» What to do
Among the lines of the records, find all that carry the word "strada" and copy them.

BEGIN

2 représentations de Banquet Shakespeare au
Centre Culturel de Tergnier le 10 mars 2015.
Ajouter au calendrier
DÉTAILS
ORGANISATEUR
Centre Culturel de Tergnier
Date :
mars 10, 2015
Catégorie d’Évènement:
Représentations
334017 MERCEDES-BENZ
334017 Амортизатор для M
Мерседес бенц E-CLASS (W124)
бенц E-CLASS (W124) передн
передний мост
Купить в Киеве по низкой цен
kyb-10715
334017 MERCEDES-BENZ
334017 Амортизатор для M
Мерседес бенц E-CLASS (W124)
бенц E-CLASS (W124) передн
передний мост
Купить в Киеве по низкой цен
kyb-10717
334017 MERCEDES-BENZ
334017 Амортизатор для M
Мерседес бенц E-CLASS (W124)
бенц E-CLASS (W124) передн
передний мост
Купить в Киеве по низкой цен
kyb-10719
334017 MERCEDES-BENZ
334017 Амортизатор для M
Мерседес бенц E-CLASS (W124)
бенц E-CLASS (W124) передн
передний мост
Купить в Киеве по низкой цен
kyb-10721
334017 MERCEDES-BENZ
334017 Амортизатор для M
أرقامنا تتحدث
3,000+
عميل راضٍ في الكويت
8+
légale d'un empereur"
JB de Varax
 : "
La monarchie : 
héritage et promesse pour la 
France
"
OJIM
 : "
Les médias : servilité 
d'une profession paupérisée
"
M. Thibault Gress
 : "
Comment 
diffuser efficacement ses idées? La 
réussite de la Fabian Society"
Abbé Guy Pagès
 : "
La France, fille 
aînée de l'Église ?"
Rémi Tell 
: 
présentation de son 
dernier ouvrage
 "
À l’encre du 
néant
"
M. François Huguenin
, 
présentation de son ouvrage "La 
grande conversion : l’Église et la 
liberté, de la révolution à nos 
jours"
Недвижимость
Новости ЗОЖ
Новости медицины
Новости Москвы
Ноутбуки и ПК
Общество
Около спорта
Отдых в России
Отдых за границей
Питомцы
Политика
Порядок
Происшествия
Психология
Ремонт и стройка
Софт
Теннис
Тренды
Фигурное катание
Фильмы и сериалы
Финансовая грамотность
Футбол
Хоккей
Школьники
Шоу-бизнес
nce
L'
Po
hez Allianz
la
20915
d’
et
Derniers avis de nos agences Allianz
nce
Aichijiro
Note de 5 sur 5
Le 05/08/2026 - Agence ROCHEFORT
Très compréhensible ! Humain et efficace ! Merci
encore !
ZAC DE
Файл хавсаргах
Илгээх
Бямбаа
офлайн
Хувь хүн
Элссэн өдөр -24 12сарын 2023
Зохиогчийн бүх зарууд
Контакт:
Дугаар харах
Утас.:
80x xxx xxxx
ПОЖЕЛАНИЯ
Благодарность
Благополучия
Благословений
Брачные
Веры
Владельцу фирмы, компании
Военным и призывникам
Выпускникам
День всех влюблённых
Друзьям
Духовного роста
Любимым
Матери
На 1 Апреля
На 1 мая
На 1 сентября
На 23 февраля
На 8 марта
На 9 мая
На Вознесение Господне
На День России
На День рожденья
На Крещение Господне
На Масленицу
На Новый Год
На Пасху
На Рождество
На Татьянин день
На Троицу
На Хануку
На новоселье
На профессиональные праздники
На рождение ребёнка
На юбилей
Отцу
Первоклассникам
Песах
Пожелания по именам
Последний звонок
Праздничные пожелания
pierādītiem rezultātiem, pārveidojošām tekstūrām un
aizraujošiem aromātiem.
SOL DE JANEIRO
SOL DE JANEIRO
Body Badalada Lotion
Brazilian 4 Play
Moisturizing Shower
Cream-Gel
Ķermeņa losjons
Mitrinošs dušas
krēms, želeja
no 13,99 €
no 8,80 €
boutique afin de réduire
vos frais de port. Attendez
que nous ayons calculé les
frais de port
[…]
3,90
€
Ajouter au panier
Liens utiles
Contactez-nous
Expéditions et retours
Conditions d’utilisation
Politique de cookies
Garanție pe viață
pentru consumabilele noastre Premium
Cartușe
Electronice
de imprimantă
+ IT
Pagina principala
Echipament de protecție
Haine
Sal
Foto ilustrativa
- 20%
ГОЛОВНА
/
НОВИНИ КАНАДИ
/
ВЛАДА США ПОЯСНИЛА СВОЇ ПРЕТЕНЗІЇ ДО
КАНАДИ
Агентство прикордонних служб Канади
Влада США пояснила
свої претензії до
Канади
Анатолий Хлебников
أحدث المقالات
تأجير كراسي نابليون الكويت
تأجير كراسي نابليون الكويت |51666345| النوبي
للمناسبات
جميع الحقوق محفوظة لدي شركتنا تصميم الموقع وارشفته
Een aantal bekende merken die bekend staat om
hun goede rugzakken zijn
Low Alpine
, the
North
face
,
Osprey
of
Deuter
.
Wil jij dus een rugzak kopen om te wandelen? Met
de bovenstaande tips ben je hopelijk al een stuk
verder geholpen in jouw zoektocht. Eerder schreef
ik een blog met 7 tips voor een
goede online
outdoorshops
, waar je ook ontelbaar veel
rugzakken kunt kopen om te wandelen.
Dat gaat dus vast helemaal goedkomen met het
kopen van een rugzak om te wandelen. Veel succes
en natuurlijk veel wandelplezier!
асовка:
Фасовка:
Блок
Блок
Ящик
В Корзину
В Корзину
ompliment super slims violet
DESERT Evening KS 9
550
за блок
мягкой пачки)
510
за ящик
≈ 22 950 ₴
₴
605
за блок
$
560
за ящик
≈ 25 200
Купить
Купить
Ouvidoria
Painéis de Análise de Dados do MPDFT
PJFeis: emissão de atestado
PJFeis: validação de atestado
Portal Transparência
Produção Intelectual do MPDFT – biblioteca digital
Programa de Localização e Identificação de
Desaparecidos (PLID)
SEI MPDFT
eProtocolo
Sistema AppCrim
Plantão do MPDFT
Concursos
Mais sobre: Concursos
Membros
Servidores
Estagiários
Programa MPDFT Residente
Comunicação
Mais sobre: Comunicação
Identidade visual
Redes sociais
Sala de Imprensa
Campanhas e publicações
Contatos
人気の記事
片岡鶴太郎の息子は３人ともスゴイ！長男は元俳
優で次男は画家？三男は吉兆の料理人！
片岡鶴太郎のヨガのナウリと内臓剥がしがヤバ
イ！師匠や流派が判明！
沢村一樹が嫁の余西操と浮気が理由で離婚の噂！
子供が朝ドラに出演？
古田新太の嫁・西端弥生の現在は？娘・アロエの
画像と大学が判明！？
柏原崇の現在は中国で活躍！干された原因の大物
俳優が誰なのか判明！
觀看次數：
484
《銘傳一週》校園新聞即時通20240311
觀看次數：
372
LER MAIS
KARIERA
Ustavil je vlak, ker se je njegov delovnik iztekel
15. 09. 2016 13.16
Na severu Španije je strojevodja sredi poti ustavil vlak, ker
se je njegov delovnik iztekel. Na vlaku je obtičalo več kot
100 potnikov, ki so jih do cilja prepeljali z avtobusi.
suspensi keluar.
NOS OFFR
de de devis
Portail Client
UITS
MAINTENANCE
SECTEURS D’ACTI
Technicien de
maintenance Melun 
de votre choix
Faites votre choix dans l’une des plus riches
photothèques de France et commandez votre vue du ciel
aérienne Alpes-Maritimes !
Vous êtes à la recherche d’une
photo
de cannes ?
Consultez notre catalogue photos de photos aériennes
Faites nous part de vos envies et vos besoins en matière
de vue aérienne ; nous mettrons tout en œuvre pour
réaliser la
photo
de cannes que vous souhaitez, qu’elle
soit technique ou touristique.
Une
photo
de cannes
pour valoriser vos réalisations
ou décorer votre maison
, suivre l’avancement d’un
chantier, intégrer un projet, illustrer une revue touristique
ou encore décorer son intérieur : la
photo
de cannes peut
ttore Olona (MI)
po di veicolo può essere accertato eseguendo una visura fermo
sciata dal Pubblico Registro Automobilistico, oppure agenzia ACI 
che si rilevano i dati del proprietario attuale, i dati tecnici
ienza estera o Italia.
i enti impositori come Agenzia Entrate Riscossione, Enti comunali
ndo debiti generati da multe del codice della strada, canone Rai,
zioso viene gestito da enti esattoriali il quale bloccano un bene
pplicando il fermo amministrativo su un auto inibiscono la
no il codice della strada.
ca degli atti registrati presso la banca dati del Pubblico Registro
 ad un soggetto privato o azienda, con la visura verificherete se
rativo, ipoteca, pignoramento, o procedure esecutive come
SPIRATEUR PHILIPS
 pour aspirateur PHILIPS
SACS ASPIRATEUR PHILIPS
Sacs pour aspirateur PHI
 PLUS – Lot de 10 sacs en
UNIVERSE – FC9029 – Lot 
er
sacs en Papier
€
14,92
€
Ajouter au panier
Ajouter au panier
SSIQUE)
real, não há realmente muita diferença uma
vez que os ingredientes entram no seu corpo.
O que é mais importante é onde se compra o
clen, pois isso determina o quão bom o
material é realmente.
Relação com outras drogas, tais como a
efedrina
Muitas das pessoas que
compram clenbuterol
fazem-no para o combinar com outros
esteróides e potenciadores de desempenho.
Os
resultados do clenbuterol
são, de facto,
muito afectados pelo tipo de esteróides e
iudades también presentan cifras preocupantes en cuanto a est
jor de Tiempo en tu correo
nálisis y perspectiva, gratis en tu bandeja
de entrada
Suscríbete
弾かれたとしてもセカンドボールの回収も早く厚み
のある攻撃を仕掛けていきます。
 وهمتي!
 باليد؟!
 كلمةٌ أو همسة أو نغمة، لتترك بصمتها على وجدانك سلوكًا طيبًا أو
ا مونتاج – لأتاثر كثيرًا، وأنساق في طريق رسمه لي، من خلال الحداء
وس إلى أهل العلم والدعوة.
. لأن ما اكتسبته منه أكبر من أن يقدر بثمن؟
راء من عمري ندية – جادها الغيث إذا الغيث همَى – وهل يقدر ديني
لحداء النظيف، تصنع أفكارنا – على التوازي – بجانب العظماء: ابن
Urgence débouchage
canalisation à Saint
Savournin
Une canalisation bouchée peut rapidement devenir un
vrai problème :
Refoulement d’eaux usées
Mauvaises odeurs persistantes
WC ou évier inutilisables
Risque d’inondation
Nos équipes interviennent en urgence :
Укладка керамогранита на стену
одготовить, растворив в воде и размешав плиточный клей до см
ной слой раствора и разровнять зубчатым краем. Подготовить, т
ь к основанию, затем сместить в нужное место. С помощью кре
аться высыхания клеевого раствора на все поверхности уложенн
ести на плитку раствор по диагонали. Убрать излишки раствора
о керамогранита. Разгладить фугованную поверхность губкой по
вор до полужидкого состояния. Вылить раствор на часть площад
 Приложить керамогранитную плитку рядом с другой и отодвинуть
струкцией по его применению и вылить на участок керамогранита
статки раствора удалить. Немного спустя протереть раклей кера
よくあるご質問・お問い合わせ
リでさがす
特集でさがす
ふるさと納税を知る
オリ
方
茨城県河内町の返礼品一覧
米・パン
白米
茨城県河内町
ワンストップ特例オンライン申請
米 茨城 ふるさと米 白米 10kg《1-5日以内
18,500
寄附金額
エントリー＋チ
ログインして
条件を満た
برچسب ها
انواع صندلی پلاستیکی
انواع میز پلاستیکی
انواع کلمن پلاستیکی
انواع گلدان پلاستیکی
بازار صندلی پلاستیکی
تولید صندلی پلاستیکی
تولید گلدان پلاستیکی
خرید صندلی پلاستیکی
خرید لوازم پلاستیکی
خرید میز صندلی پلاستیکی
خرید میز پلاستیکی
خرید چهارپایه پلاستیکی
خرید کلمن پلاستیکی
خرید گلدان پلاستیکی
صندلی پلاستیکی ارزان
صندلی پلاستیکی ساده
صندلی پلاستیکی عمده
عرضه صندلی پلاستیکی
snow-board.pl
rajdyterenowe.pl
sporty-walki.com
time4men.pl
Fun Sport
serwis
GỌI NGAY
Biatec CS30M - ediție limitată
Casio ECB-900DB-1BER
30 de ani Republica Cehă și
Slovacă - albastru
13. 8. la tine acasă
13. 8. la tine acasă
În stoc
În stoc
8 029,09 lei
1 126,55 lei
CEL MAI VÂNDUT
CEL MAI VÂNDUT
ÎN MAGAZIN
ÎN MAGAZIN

END

» Exercise answer
ndo debiti generati da multe del codice della strada, canone Rai,
no il codice della strada.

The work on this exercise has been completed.